BEGIN

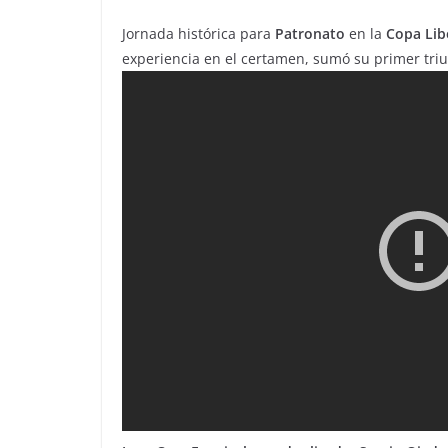
Jornada histórica para
Patronato
en la
Copa Lib
experiencia en el certamen, sumó su primer triun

END

*WHAT TO PRODUCE:* If an entry above holds a picture, omit the picture but retype everything else exactly.

*RESPONSE TO THIS EXERCISE:*
Jornada histórica para
Patronato
en la
Copa Lib
experiencia en el certamen, sumó su primer triun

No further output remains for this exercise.